Autograd memory usage for nn.Embedding

CvW · September 18, 2018, 10:23am

I’m creating a model where I try to dynamically add embeddings. I’ve now resorted to creating a fixed size embedding tensor from the start and just copying the new ones in. This large embedding matrix logically requires more memory to store, but by itself that is not a problem.

Where I do run into some problems is when I run my backwards pass of the model. I assumed that the actual size of the embedding matrix would not matter here, as only a set number of indices is selected and changed.
However, I noticed that during my backwards pass my memory usage suddenly increased by a factor 2 just to accommodate the embedding matrix.

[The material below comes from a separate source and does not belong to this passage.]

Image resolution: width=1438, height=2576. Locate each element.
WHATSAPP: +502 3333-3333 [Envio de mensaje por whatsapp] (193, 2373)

My question is thus as follows:
Does the backward pass on an embedding matrix update all the rows separately or only the ones that are actually indexed? If the first, would it not be more effective to create a temporary embedding matrix by just copying the required values out of embedding matrix into a smaller tensor; then using this for the forward and backward passes and reinsert it into the embedding matrix?
It seems a big waste of memory otherwise?
Thanks!

tom · September 18, 2018, 11:13am

Yes, that can be a big waste of memory.
For this reason, there is the sparse option to nn.Embedding to return sparse gradients and some notes on how to use that.

Best regards

Thomas